*** RECORDS SHOWN Section Begins ***

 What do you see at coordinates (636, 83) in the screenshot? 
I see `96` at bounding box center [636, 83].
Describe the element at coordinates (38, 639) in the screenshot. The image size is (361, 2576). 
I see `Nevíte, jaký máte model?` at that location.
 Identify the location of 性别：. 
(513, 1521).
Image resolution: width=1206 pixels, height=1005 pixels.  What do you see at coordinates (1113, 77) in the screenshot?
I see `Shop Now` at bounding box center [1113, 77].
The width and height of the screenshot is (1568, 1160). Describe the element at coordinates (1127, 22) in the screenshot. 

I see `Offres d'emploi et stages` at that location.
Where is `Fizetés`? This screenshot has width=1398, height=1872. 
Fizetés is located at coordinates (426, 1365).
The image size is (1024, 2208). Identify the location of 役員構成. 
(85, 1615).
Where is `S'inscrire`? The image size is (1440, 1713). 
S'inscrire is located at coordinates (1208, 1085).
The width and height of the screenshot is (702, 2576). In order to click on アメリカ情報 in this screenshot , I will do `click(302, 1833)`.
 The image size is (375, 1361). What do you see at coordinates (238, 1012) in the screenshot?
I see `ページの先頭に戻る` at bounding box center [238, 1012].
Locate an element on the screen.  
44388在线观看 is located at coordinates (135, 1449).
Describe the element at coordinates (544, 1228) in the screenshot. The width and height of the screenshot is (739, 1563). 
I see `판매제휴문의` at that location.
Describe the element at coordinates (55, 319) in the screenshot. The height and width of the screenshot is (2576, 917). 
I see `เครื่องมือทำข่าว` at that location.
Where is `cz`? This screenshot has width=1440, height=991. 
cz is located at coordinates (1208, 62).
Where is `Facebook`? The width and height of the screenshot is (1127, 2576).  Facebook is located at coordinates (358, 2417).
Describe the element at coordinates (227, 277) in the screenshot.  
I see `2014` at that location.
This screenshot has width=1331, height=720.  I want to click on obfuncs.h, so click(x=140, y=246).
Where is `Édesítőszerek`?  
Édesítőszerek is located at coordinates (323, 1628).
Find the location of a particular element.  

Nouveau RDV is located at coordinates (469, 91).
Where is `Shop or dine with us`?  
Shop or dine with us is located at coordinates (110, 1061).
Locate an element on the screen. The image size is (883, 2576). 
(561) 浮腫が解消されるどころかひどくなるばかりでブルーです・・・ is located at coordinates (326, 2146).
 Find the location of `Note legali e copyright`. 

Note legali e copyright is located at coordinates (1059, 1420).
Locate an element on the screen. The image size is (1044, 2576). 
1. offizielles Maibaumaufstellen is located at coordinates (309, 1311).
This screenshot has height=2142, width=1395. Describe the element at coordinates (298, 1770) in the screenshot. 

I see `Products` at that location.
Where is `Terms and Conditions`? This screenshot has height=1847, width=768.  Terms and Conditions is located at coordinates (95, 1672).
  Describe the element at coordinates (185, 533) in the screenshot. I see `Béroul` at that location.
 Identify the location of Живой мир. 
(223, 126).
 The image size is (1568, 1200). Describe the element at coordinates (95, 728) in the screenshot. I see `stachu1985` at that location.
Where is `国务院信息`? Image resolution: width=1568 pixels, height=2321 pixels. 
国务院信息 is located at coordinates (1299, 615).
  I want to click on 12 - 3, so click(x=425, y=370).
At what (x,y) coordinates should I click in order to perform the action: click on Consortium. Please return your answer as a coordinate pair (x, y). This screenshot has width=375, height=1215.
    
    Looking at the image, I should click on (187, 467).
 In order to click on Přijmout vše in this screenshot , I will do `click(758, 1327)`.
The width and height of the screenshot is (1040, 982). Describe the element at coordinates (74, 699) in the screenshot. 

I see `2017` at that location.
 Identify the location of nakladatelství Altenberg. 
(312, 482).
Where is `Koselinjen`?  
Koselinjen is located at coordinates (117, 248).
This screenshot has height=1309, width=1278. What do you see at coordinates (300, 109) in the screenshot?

*** RECORDS SHOWN Section Ends ***

WHAT THE TASK REQUIRES: Repeat each record in full; every line must match exactly.

SOLUTION TO THE EXERCISE:
 What do you see at coordinates (636, 83) in the screenshot? 
I see `96` at bounding box center [636, 83].
Describe the element at coordinates (38, 639) in the screenshot. The image size is (361, 2576). 
I see `Nevíte, jaký máte model?` at that location.
 Identify the location of 性别：. 
(513, 1521).
Image resolution: width=1206 pixels, height=1005 pixels.  What do you see at coordinates (1113, 77) in the screenshot?
I see `Shop Now` at bounding box center [1113, 77].
The width and height of the screenshot is (1568, 1160). Describe the element at coordinates (1127, 22) in the screenshot. 

I see `Offres d'emploi et stages` at that location.
Where is `Fizetés`? This screenshot has width=1398, height=1872. 
Fizetés is located at coordinates (426, 1365).
The image size is (1024, 2208). Identify the location of 役員構成. 
(85, 1615).
Where is `S'inscrire`? The image size is (1440, 1713). 
S'inscrire is located at coordinates (1208, 1085).
The width and height of the screenshot is (702, 2576). In order to click on アメリカ情報 in this screenshot , I will do `click(302, 1833)`.
 The image size is (375, 1361). What do you see at coordinates (238, 1012) in the screenshot?
I see `ページの先頭に戻る` at bounding box center [238, 1012].
Locate an element on the screen.  
44388在线观看 is located at coordinates (135, 1449).
Describe the element at coordinates (544, 1228) in the screenshot. The width and height of the screenshot is (739, 1563). 
I see `판매제휴문의` at that location.
Describe the element at coordinates (55, 319) in the screenshot. The height and width of the screenshot is (2576, 917). 
I see `เครื่องมือทำข่าว` at that location.
Where is `cz`? This screenshot has width=1440, height=991. 
cz is located at coordinates (1208, 62).
Where is `Facebook`? The width and height of the screenshot is (1127, 2576).  Facebook is located at coordinates (358, 2417).
Describe the element at coordinates (227, 277) in the screenshot.  
I see `2014` at that location.
This screenshot has width=1331, height=720.  I want to click on obfuncs.h, so click(x=140, y=246).
Where is `Édesítőszerek`?  
Édesítőszerek is located at coordinates (323, 1628).
Find the location of a particular element.  

Nouveau RDV is located at coordinates (469, 91).
Where is `Shop or dine with us`?  
Shop or dine with us is located at coordinates (110, 1061).
Locate an element on the screen. The image size is (883, 2576). 
(561) 浮腫が解消されるどころかひどくなるばかりでブルーです・・・ is located at coordinates (326, 2146).
 Find the location of `Note legali e copyright`. 

Note legali e copyright is located at coordinates (1059, 1420).
Locate an element on the screen. The image size is (1044, 2576). 
1. offizielles Maibaumaufstellen is located at coordinates (309, 1311).
This screenshot has height=2142, width=1395. Describe the element at coordinates (298, 1770) in the screenshot. 

I see `Products` at that location.
Where is `Terms and Conditions`? This screenshot has height=1847, width=768.  Terms and Conditions is located at coordinates (95, 1672).
  Describe the element at coordinates (185, 533) in the screenshot. I see `Béroul` at that location.
 Identify the location of Живой мир. 
(223, 126).
 The image size is (1568, 1200). Describe the element at coordinates (95, 728) in the screenshot. I see `stachu1985` at that location.
Where is `国务院信息`? Image resolution: width=1568 pixels, height=2321 pixels. 
国务院信息 is located at coordinates (1299, 615).
  I want to click on 12 - 3, so click(x=425, y=370).
At what (x,y) coordinates should I click in order to perform the action: click on Consortium. Please return your answer as a coordinate pair (x, y). This screenshot has width=375, height=1215.
    
    Looking at the image, I should click on (187, 467).
 In order to click on Přijmout vše in this screenshot , I will do `click(758, 1327)`.
The width and height of the screenshot is (1040, 982). Describe the element at coordinates (74, 699) in the screenshot. 

I see `2017` at that location.
 Identify the location of nakladatelství Altenberg. 
(312, 482).
Where is `Koselinjen`?  
Koselinjen is located at coordinates (117, 248).
This screenshot has height=1309, width=1278. What do you see at coordinates (300, 109) in the screenshot?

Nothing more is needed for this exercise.